Measurements of electron and phonon transport and scattering in ferroelectric thin films using ultrafast and infrared spectroscopy

Ferroelectric materials feature a spontaneous electrical polarization that originates from their unit-cell structure, with a spatial orientation that can be switched between stable states when subjected to an external electric field. This characteristic sets them apart as a unique class of materials with enhanced functionality among piezoelectrics. The push toward the miniaturization of piezoelectric sensors and actuators, particularly in microelectromechanical systems (MEMS), along with the integration of ferroelectric properties into integrated circuit (IC) technology and the rise of new applications relying on polarization control, has sparked significant scientific and commercial interest in ferroelectric thin films. Many key ferroelectric materials are oxide perovskites, which often suffer from limitations such as low paraelectric transition temperatures, non-linear displacements, and poor compatibility with technologies like complementary metal-oxide-semiconductor (CMOS) or III-nitride systems.
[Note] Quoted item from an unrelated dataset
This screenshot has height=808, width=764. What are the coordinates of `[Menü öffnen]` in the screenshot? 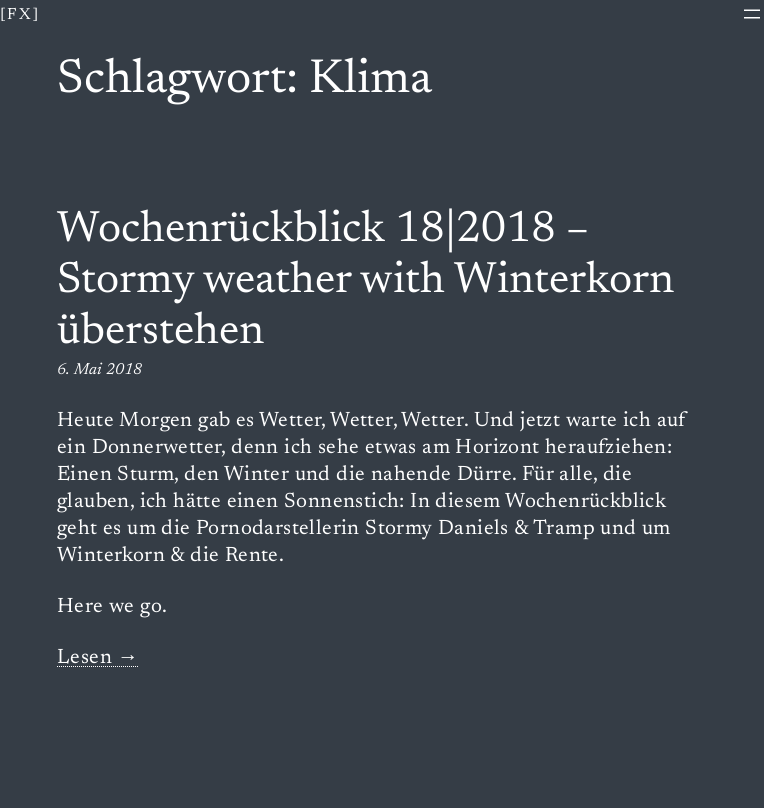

These challenges currently hinder the widespread adoption of ferroelectric functionality in microtechnology.

In this study, we focus on ferroelectric wurtzite nitrides, which exhibit unique electronic and phononic properties that enable dynamic tunability and control over light, charge, spin, and heat. We present characterizing the phonon transport, sound speed, and phononic lifetimes of Al_1-xB_xN ferroelectric thin films using ultrafast spectroscopy. Additionally, when combined with infrared variable angle spectroscopy ellipsometry (IR-VASE), these methods allow for precise monitoring of scattering rates. Temperature-dependent measurements provide further insights into the changes in optical phonon energies. Understanding these changes will enhance our knowledge of phonon dynamics and could lead to improved ferroelectric materials for next-generation microtechnology applications.